Os mentores da política industrial da era Lula não descartam nenhuma modalidade de apoio ao setor produtivo. Incentivos fiscais, subsídios e linhas de crédito especiais deverão ser concedidos aos segmentos escolhidos, num desenho que os críticos comparam ao Plano Nacional de Desenvolvimento (PND), que norteou a economia durante a ditadura militar. Diretor da área industrial do BNDES, Maurício Borges Lemos argumenta que, diferentemente do passado, não há espaço para erros:
– Os setores que devemos apoiar são os que têm mais chances de ser vencedores. Essa é uma lógica um pouco diferente de apoiar qualquer coisa. Não podemos correr o risco de um segundo PND, com muitos investimentos problemáticos e perdedores, que prepararam as crises dos anos 80 e 90.
Assim, tanto no que diz respeito às exportações quanto à substituição de importações, os critérios básicos serão a competitividade externa já demonstrada ou potencial.

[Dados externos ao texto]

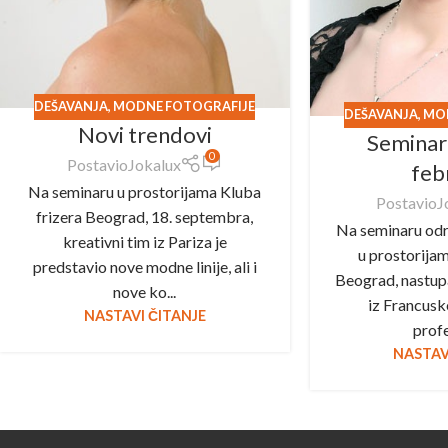
DEŠAVANJA
,
MODNE FOTOGRAFIJE
DEŠAVANJA
,
MO
Novi trendovi
Seminar
0
Postavio
Jokalux
feb
Na seminaru u prostorijama Kluba
Postavio
J
frizera Beograd, 18. septembra,
Na seminaru odr
kreativni tim iz Pariza je
u prostorijam
predstavio nove modne linije, ali i
Beograd, nastupa
nove ko...
iz Francuske
NASTAVI ČITANJE
profe
NASTAV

Setores que estão operando próximo da capacidade máxima, como siderurgia e papel e celulose, serão prioritários, adianta Gastaldoni:
– Se esses setores estão trabalhando próximos da capacidade, não podemos, em hipótese alguma, deixar que haja desabastecimento do mercado interno e redução das exportações. Isso seria péssimo para o governo e a sociedade brasileira, porque significaria aumento de preços e inflação. Da mesma forma como reduzir as exportações é ruim para a estabilidade.
Além desses, Lemos diz que terão apoio (para exportar ou reduzir importações) as indústrias têxtil, petroquímica, química, automotiva, eletroeletrônica e de bens de capital. Para financiar a ambiciosa empreitada, o banco conta com seu orçamento de bilhões de reais e o aumento da poupança interna, a partir da reforma da Previdência. E avisa que o projeto do BNDES está sendo feito “em total e comum acordo com os ministérios do Planejamento, Desenvolvimento, Agricultura”. Só não cita a Fazenda.

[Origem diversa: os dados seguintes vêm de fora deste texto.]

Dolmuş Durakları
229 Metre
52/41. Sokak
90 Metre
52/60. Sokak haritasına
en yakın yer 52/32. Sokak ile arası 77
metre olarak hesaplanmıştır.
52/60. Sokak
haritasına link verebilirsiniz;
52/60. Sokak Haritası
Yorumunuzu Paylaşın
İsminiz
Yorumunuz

– A única coisa que posso dizer é repetir o ministro (Luiz Fernando) Furlan (do Desenvolvimento). Ele diz que a Fazenda é goleiro: está lá para defender as bolas. Isso é assunto para o presidente do banco e para os ministros -diz.
No recém-divulgado documento “Política econômica e reformas estruturais”, que apresenta os planos da Fazenda para os próximos anos, o ministério reafirma seu compromisso com a estabilidade e o ajuste severo das contas públicas. O texto deixa claro que “uma nova política industrial terá como critérios a transparência dos custos e do retorno que a economia do País poderá receber; e deve ser orientada pela cobrança do desempenho e metas publicamente fixadas com prazos previamente definidos”.
– O ajuste permanente das contas públicas terá impactos positivos sobre a taxa de investimento. A recomposição da poupança pública permitirá ao governo expandir o investimento em infra-estrutura e serviços essenciais ao melhor funcionamento do setor privado – completa o ministro Antônio Palocci.
Dificuldades além-fronteiras
As dificuldades para se desenvolver uma nova política industrial no País vão além dos problemas internos. A Organização Mundial do Comércio (OMC) não permite políticas industriais com subsídios e os concorrentes do Brasil fazem tudo para colocar o BNDES (único banco realmente voltado para a produção e exportação) na berlinda. Incentivos fiscais são passíveis de ações na OMC movidas pelos parceiros internacionais.
Um exemplo gritante ocorreu na época em que o Brasil quis fazer um amplo regime automotivo, no início da década de 90. Estados Unidos, União Européia, Japão e Coréia do Sul protestaram na OMC contra o País, chegando a ameaçar com retaliações. Os brasileiros tiveram de abrir cotas tarifárias para empresas de fora do regime para evitar problemas na esfera multilateral.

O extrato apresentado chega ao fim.